(Required work) The expected response is a copy of every line in the entries below that includes the word "team".
__________________________________________________
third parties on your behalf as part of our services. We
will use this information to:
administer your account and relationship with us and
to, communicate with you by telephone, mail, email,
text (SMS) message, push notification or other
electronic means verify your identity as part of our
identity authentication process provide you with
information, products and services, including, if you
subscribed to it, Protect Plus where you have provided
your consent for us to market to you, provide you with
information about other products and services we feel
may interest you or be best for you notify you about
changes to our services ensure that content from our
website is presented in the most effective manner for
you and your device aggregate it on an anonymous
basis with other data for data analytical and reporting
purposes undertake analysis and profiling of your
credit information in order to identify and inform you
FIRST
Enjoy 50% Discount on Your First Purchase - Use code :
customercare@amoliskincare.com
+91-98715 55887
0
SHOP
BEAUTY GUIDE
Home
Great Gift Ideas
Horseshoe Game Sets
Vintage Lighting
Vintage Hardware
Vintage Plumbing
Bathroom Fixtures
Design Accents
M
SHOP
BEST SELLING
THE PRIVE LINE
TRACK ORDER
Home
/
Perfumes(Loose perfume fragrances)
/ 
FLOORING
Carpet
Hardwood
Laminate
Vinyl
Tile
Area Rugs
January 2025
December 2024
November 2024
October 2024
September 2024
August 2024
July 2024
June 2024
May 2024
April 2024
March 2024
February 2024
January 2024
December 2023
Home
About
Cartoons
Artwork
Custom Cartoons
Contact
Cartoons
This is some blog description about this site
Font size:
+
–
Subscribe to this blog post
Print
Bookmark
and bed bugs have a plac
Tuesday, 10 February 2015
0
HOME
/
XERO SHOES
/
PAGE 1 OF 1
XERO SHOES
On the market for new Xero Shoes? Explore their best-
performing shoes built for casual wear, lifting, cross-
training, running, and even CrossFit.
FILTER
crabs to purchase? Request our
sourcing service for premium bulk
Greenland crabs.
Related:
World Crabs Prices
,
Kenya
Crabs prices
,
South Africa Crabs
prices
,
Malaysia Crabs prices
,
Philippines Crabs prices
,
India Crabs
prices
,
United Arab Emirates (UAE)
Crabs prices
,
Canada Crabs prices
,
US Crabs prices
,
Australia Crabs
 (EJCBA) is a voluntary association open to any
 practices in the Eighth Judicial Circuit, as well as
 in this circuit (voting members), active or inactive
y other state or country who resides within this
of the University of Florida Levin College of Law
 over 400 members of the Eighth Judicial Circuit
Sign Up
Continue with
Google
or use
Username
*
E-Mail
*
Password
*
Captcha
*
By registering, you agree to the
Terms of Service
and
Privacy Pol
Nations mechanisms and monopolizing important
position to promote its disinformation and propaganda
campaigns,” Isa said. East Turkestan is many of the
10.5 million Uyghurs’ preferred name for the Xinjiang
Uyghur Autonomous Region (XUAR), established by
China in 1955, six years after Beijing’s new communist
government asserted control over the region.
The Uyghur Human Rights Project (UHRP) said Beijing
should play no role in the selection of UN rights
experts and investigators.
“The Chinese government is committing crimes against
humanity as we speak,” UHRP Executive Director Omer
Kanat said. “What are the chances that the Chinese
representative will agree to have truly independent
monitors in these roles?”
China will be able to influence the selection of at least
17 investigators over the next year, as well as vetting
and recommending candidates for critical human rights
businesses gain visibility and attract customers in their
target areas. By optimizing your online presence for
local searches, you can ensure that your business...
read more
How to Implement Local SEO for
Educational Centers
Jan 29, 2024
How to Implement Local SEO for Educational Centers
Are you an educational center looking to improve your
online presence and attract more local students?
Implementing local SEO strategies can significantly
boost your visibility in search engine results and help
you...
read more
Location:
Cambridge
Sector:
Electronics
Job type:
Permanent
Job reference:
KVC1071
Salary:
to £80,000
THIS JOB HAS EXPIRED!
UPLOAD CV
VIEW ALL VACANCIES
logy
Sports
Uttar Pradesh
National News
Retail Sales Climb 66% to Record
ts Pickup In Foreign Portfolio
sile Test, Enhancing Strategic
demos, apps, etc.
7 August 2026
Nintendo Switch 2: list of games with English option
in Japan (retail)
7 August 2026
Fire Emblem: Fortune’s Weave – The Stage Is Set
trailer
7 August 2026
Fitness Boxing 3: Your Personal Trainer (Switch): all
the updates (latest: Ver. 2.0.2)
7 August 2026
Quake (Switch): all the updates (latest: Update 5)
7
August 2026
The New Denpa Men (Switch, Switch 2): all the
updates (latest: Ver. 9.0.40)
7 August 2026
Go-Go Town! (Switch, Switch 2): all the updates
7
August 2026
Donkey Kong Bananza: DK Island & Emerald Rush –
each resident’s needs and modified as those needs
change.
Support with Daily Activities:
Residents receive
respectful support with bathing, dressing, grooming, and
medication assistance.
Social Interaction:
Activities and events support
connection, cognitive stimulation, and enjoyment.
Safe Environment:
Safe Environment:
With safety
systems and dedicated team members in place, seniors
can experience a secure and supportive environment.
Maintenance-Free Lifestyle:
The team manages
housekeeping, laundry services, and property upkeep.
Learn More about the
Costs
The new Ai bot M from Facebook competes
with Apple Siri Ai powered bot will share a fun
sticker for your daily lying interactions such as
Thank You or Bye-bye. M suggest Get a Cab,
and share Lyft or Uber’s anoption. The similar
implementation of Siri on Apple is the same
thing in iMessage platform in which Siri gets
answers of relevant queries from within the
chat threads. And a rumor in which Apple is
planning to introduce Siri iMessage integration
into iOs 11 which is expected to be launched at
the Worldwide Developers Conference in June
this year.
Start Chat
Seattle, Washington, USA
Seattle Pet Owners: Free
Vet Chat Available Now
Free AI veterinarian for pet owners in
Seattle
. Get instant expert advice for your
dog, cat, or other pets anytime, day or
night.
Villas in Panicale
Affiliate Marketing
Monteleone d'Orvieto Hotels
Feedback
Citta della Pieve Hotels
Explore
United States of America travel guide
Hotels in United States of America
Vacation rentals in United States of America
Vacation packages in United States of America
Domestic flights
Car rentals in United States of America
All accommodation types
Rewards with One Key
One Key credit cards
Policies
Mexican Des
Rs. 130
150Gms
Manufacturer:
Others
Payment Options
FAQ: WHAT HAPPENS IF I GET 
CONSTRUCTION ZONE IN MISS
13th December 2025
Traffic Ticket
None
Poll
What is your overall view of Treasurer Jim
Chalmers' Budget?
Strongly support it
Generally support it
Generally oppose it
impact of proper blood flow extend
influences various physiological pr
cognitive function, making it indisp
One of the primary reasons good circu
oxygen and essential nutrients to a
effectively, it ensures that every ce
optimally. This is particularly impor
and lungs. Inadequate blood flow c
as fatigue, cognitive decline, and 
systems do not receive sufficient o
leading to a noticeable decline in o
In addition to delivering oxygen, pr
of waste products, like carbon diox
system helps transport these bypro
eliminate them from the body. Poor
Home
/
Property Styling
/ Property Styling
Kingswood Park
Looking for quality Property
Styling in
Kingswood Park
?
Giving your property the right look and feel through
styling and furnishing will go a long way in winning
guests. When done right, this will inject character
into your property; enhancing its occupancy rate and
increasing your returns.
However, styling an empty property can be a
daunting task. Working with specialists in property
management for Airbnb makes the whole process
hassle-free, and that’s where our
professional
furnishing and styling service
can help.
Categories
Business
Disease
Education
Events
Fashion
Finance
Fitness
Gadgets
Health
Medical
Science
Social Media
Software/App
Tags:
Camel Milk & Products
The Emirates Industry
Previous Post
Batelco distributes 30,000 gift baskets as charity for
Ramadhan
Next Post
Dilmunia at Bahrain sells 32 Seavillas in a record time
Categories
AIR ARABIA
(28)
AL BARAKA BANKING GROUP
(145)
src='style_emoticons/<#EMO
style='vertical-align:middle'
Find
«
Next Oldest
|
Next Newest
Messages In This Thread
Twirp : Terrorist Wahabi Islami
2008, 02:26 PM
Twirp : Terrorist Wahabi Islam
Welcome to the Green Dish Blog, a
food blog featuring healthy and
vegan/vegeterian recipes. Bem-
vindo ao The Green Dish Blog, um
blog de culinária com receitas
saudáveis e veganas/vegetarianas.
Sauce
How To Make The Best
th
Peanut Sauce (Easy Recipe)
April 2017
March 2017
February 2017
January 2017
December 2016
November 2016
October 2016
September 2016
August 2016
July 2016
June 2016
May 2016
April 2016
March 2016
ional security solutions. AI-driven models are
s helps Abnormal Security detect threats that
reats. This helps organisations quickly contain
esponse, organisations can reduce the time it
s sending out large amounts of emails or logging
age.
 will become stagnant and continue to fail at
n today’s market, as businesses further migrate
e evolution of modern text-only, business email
__________________________________________________
(Task solution)
systems and dedicated team members in place, seniors
The team manages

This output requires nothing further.